VAY BİZİM HALİMİZE!.
Namazların her rekatında mutlaka okunan bir süre vardır: Fatiha suresi. “İhdinassıratal- müstekıyım” ayeti, Fatiha süresinde geçen bir ayettir. Türkçesi, “Allah’ım, bizi doğru yola ilet” demektir. Meselemizin baş köşesinde bu ayet yeralır. Bu ayet-i kerime Kur’an’ın başka bir suresinde geçen “Emrolunduğun gibi istikamet et!” ayetiyle de desteklenmiştir.
“Allah- ü telalaya iman ettikten sonra hemen istikamet üzere hareket et!” hadis-i şerifinde ise acil bir uyarı yapılmaktadır. Hz. Muhammed aleyhisselam, bu uyarıyı, sözünü ettiğimiz ayetlere dayanarak yapıyor. İman ettikten sonra hemen secdeye kapan, ibadet yap, zikir çek filan demiyor. Ya ne diyor: “İstikamet üzere hareket et!”
İstikamet ayetleri ve hadisi boşuna mı söylenmiştir? Boşuna denemez de, hani sıradanmış gibi sanılsaydı, hiç günde 40 defa Allah’a yönelip “Bizi doğru yola ilet” yakarışı yapılır mıydı?
Bu demektir ki “İstikamet” kelimesi çok önemlidir. Çünkü insanlığın bütün faziletlerini “İSTİKAMET” kelimesi içine almıştır. Bir insanın en yüksek mertebesi istikamettir. İstikamet sahipleri oldukları gibi görünür ve göründükleri gibi olurlar. Hakkı bilir, hakkı söyler, hakkı örtbas etmezler. Ahitlerini hep muhafaza ederler.
Rahmetli Babam’dan dinlemiştim.

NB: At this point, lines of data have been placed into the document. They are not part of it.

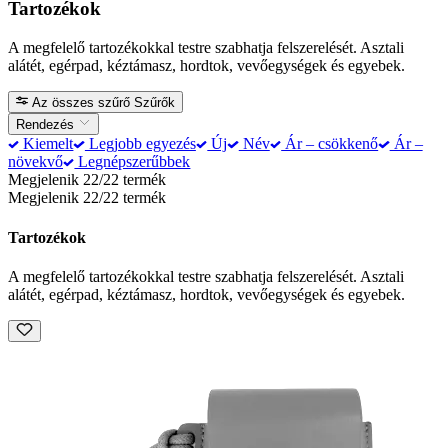
Tartozékok
A megfelelő tartozékokkal testre szabhatja felszerelését. Asztali
alátét, egérpad, kéztámasz, hordtok, vevőegységek és egyebek.
Az összes szűrő
Szűrők
Rendezés
Kiemelt
Legjobb egyezés
Új
Név
Ár – csökkenő
Ár –
növekvő
Legnépszerűbbek
Megjelenik 22/22 termék
Megjelenik 22/22 termék
Tartozékok
A megfelelő tartozékokkal testre szabhatja felszerelését. Asztali
alátét, egérpad, kéztámasz, hordtok, vevőegységek és egyebek.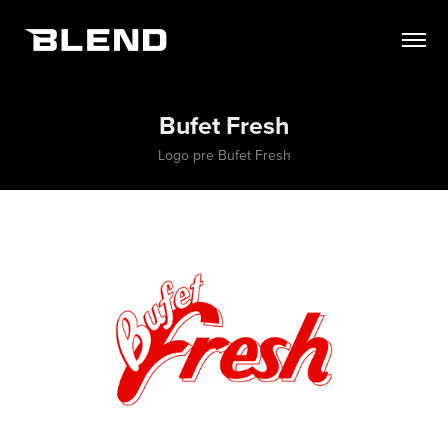
Bufet Fresh
Logo pre Bufet Fresh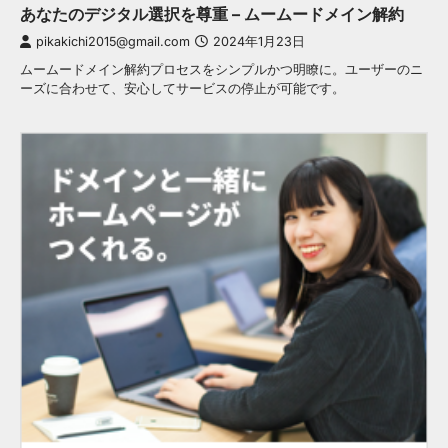
あなたのデジタル選択を尊重 – ムームードメイン解約
pikakichi2015@gmail.com
2024年1月23日
ムームードメイン解約プロセスをシンプルかつ明瞭に。ユーザーのニ
ーズに合わせて、安心してサービスの停止が可能です。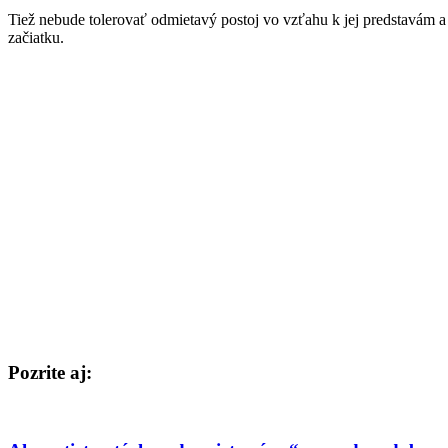
Tiež nebude tolerovať odmietavý postoj vo vzťahu k jej predstavám a 
začiatku.
Pozrite aj: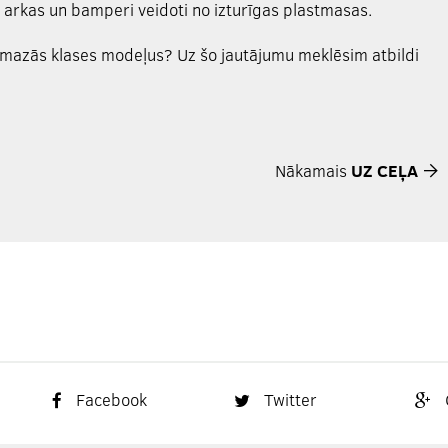
u arkas un bamperi veidoti no izturīgas plastmasas.
s mazās klases modeļus? Uz šo jautājumu meklēsim atbildi
Nākamais
UZ CEĻA
Facebook
Twitter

Bir mahkemede görülmekte olan bir duruşmaya “şahid” sıfatıyla çağrılmış. Duruşmaya girmiş, ifade vermeye başlamadan önce usulen yemin etmesi istenmiş. Babam; “Ben yeminimi bozmadım ki tekrar edeyim” demiş. Mahkeme Hakimi “Hangi yemin?” diye sorunca, Babam demiş ki; “Bundan yirmi yıl önce asker ocağında doğruluktan ayrılmayacağımıza dair toplu halde yemin etmiştik. Ben bu yeminime sadık kaldım ve hep sadık kalacağım” Bu samimi beyan karşısında Hakim, Babamın usulen yemin vermesine gerek görmemiş. İşte istikamet olmaya tipik bir örnek diyerek bu hatıramı naklettim.

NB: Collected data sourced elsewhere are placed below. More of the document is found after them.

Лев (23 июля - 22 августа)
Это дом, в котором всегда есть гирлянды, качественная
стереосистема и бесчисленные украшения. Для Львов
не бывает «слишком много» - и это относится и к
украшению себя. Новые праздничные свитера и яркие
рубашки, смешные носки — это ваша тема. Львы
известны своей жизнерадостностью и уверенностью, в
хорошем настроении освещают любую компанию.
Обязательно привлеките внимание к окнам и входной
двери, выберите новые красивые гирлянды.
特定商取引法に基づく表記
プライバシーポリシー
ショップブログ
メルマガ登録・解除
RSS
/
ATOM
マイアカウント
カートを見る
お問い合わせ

Bir ülkede devletin hakkını veya başkalarının haklarını hazmetmek veya gaspetmek için hile ve desise kullanmak; devlet kasasına anahtar uydurmak işgüzarlık sayılmaktaysa… Nerede vicdan ve nerede istikamet? Ve şeriat deyip de hile-yi şeriye yoluna sapılmışsa nerede Müslümanlık davası?

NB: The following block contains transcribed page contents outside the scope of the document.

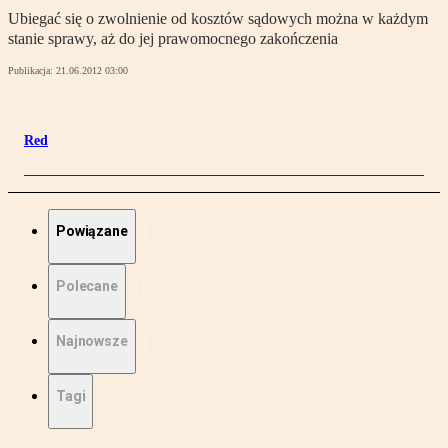
Ubiegać się o zwolnienie od kosztów sądowych można w każdym
stanie sprawy, aż do jej prawomocnego zakończenia
Publikacja:
21.06.2012 03:00
Red
Powiązane
Polecane
Najnowsze
Tagi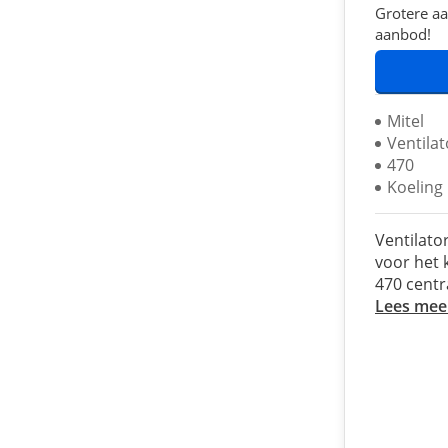
Grotere aa
aanbod!
Mitel
Ventilat
470
Koeling
Ventilato
voor het 
470 cent
Lees mee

Namaz kılıp oruç tutup da dünya menfaatine, para işine gelince doğruluk göstermeyen, hile-yi şeriye yapanlar (Emrolunduğun gibi istikamet et!) ayetine aykırı hareket etmiş olur ki, vicdani imtihandan geçmeyip “ebedi Cennet!” müjdesine de uzak düşerler.
Günde kırk defa okuduğumuz bir ayetin manasından da habersiz yaşıyorsak vay bizim halimize..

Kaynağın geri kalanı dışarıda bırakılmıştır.